Writeup: IMO Shortlist 2002 N2

29 Apr, 2025

Problem Statement

Let $n \geq 2$ be a positive integer, with divisors $1 = d_{1} < d_{2} < \dots < d_{k} = n$ . Prove that $S = d_{1} d_{2} + d_{2} d_{3} + \dots + d_{k - 1} d_{k}$ is always less than $n^{2}$ , and determine when it is a divisor of $n^{2}$ .

My Solution

Fun problem that took me way longer that I should have! First, let's start with the second part:

Note that $S \geq d_{k} d_{k - 1} = \frac{n^{2}}{p}$ , where $p$ is the smallest prime divisor of $n$ . We know that $n^{2}$ 's largest divisor besides $n^{2}$ is $\frac{n^{2}}{p}$ , so if $S \geq \frac{n^{2}}{p}$ and $S < n^{2}$ , then we can only have $S | n^{2}$ if $S = d_{k} d_{k - 1}$ , i.e. $S$ has two divisors and therefore $S$ is prime.

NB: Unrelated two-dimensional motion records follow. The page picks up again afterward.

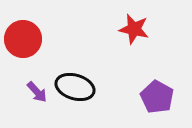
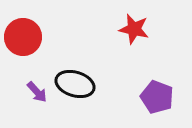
red circle: moved 2 px up
black ellipse: moved 3 px up
purple pentagon: rotated 8 degrees counterclockwise
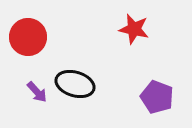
red circle: moved 5 px right
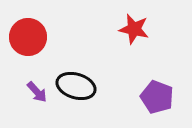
black ellipse: moved 1 px right, 2 px down
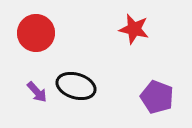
red circle: moved 8 px right, 4 px up
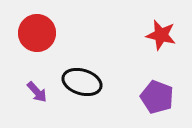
red star: moved 27 px right, 6 px down
red circle: moved 1 px right
black ellipse: moved 6 px right, 4 px up
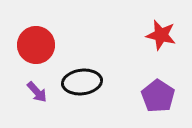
red circle: moved 1 px left, 12 px down
black ellipse: rotated 24 degrees counterclockwise
purple pentagon: moved 1 px right, 1 px up; rotated 12 degrees clockwise
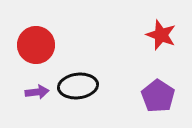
red star: rotated 8 degrees clockwise
black ellipse: moved 4 px left, 4 px down
purple arrow: rotated 55 degrees counterclockwise
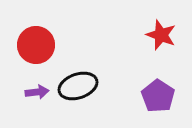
black ellipse: rotated 12 degrees counterclockwise
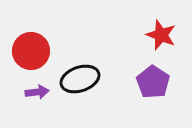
red circle: moved 5 px left, 6 px down
black ellipse: moved 2 px right, 7 px up
purple pentagon: moved 5 px left, 14 px up
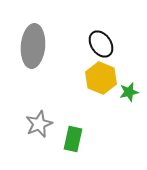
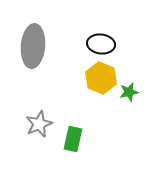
black ellipse: rotated 48 degrees counterclockwise
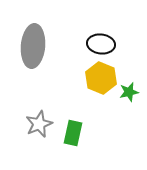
green rectangle: moved 6 px up
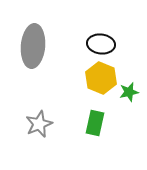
green rectangle: moved 22 px right, 10 px up
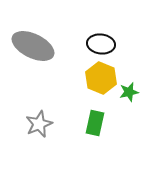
gray ellipse: rotated 69 degrees counterclockwise
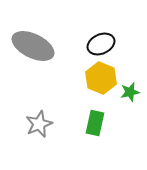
black ellipse: rotated 32 degrees counterclockwise
green star: moved 1 px right
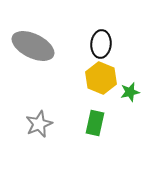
black ellipse: rotated 60 degrees counterclockwise
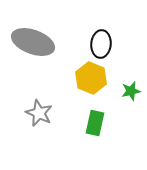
gray ellipse: moved 4 px up; rotated 6 degrees counterclockwise
yellow hexagon: moved 10 px left
green star: moved 1 px right, 1 px up
gray star: moved 11 px up; rotated 24 degrees counterclockwise
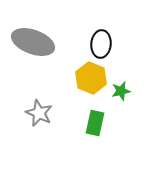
green star: moved 10 px left
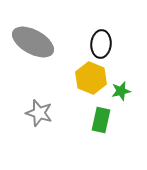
gray ellipse: rotated 9 degrees clockwise
gray star: rotated 8 degrees counterclockwise
green rectangle: moved 6 px right, 3 px up
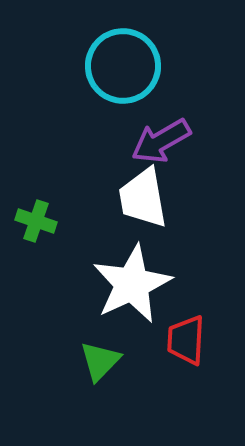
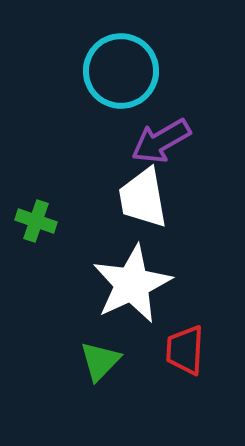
cyan circle: moved 2 px left, 5 px down
red trapezoid: moved 1 px left, 10 px down
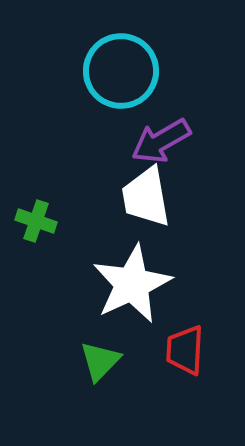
white trapezoid: moved 3 px right, 1 px up
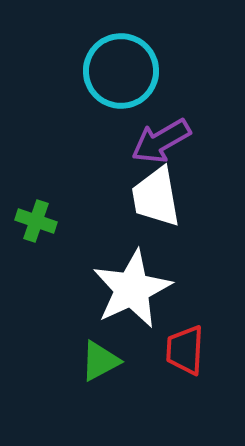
white trapezoid: moved 10 px right
white star: moved 5 px down
green triangle: rotated 18 degrees clockwise
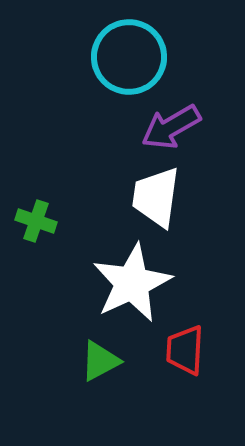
cyan circle: moved 8 px right, 14 px up
purple arrow: moved 10 px right, 14 px up
white trapezoid: rotated 18 degrees clockwise
white star: moved 6 px up
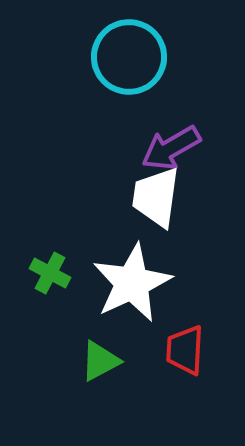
purple arrow: moved 21 px down
green cross: moved 14 px right, 52 px down; rotated 9 degrees clockwise
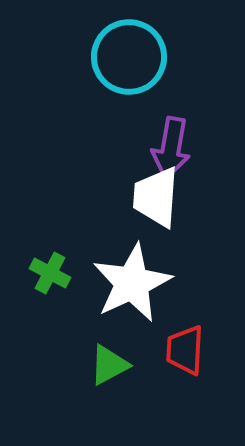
purple arrow: rotated 50 degrees counterclockwise
white trapezoid: rotated 4 degrees counterclockwise
green triangle: moved 9 px right, 4 px down
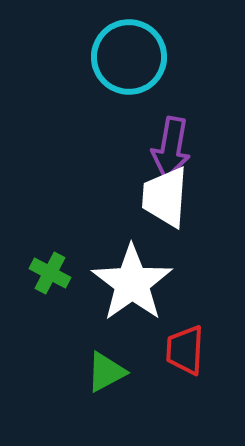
white trapezoid: moved 9 px right
white star: rotated 10 degrees counterclockwise
green triangle: moved 3 px left, 7 px down
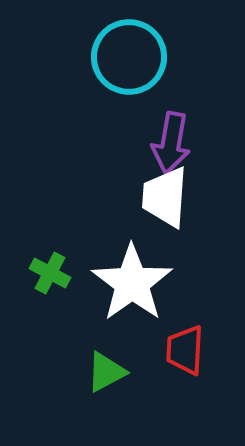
purple arrow: moved 5 px up
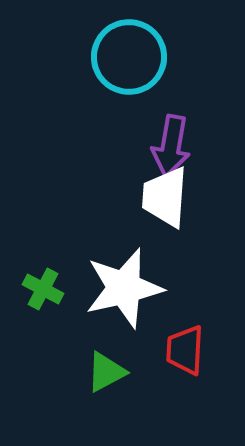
purple arrow: moved 3 px down
green cross: moved 7 px left, 16 px down
white star: moved 8 px left, 5 px down; rotated 22 degrees clockwise
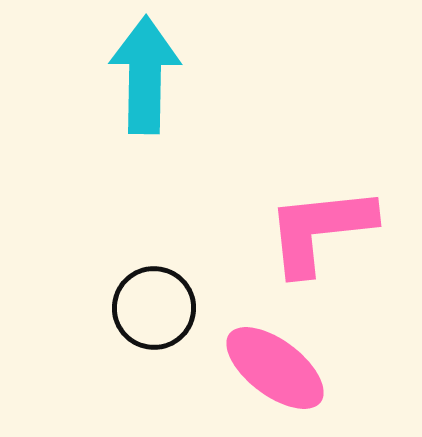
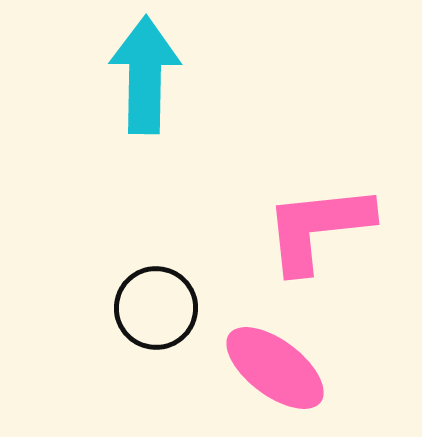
pink L-shape: moved 2 px left, 2 px up
black circle: moved 2 px right
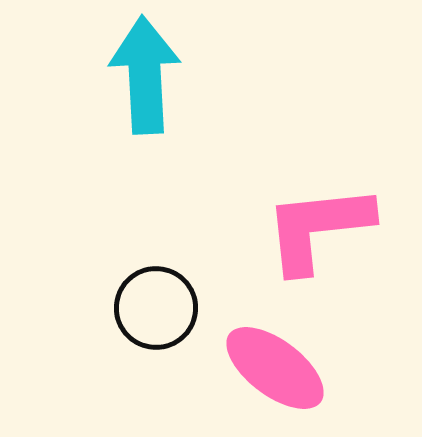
cyan arrow: rotated 4 degrees counterclockwise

If we can prove $S < n^{2}$ , then we have successfully proven that $S | n^{2}$ iff $n$ is prime.

Now, we prove $S < n^{2}$ . Note that

\frac{S}{n^{2}} = \frac{1}{d_{k} d_{k - 1}} + \dots + \frac{1}{d_{2} d_{1}} \leq \sum_{i = 1} k - 1 \frac{1}{i (i + 1)} = 1 - \frac{1}{k} < 1

so $S < n^{2}$ and we're done.